Saved entries:
'''
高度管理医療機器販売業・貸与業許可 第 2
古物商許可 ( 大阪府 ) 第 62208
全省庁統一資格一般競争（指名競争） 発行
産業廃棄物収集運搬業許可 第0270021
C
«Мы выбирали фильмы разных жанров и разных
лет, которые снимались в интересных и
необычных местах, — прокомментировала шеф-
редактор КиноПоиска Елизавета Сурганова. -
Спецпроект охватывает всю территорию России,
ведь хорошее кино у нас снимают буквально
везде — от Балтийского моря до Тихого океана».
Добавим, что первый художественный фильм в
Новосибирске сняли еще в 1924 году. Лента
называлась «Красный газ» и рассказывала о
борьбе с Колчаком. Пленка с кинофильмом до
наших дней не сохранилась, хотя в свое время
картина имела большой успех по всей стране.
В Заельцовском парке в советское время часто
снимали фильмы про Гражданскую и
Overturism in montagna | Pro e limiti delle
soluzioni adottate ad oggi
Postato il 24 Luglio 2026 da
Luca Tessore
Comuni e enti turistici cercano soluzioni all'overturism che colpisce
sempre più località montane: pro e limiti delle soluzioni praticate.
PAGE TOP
'''
'''
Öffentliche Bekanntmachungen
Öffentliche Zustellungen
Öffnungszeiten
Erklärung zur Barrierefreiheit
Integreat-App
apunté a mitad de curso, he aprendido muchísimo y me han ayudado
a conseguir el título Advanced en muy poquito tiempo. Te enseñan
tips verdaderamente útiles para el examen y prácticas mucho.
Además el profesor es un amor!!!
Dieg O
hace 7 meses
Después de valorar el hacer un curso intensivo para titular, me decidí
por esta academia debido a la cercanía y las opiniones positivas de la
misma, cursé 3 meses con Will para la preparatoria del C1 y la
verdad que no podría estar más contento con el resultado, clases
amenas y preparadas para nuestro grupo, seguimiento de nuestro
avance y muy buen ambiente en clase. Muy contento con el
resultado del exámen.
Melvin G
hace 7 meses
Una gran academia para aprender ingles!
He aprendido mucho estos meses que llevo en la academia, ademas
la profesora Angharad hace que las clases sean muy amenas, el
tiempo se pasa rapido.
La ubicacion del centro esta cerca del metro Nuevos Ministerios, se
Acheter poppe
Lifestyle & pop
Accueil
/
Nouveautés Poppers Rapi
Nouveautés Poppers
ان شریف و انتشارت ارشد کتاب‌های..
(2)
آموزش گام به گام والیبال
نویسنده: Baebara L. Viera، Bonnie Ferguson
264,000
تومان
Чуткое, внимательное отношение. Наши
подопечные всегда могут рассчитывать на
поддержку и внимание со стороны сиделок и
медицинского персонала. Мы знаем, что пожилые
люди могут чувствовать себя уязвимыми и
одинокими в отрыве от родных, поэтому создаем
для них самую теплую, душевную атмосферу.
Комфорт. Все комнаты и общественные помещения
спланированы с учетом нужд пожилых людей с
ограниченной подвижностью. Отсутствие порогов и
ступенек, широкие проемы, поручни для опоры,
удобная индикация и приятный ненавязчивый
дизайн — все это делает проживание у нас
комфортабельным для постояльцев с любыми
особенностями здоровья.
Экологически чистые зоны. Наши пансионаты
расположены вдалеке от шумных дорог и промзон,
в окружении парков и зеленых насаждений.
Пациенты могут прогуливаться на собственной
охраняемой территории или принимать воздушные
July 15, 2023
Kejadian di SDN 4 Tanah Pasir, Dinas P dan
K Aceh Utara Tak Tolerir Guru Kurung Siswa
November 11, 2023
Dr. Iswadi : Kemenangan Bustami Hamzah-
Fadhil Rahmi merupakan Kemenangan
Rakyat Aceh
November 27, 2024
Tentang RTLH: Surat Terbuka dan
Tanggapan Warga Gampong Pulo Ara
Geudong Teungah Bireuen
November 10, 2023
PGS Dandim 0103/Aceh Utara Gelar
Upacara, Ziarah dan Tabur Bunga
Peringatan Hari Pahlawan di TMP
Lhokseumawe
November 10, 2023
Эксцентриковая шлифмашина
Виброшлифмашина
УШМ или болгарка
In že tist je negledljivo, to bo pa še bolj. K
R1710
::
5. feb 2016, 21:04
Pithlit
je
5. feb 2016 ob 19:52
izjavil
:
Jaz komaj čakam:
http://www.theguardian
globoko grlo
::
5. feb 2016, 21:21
'''
Description of the task:
Check each line above for the string "Utara" and copy those that have it.

Your solution:
K Aceh Utara Tak Tolerir Guru Kurung Siswa
PGS Dandim 0103/Aceh Utara Gelar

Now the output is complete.